Exercise data -

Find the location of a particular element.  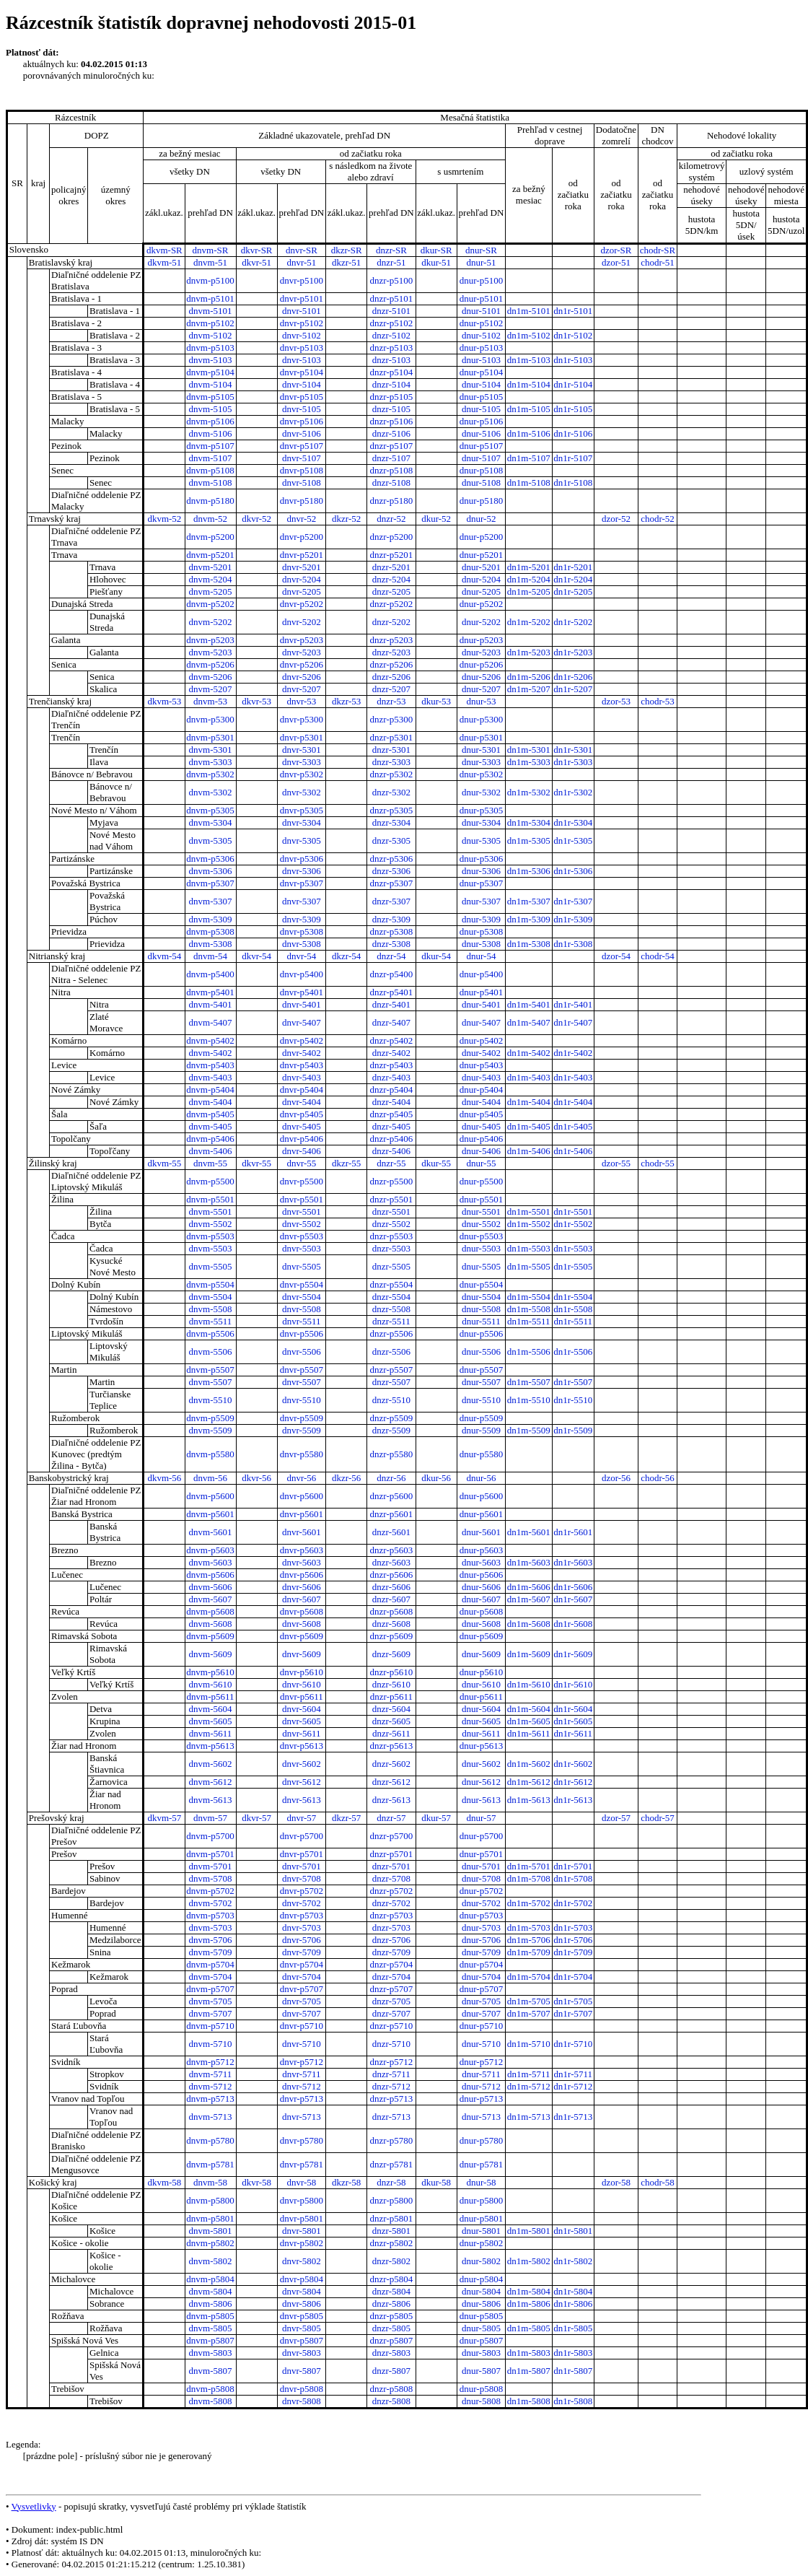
==
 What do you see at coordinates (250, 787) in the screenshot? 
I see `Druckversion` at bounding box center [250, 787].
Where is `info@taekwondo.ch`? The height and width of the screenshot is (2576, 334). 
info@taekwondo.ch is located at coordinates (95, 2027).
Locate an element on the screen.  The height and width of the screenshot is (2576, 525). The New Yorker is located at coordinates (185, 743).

Task objective -
The range runs from the line with "What do you" up to and including the line with "Locate an element" in the listing above; please write out exactly those lines and nothing more.

Exercise answer -
 What do you see at coordinates (250, 787) in the screenshot? 
I see `Druckversion` at bounding box center [250, 787].
Where is `info@taekwondo.ch`? The height and width of the screenshot is (2576, 334). 
info@taekwondo.ch is located at coordinates (95, 2027).
Locate an element on the screen.  The height and width of the screenshot is (2576, 525). The New Yorker is located at coordinates (185, 743).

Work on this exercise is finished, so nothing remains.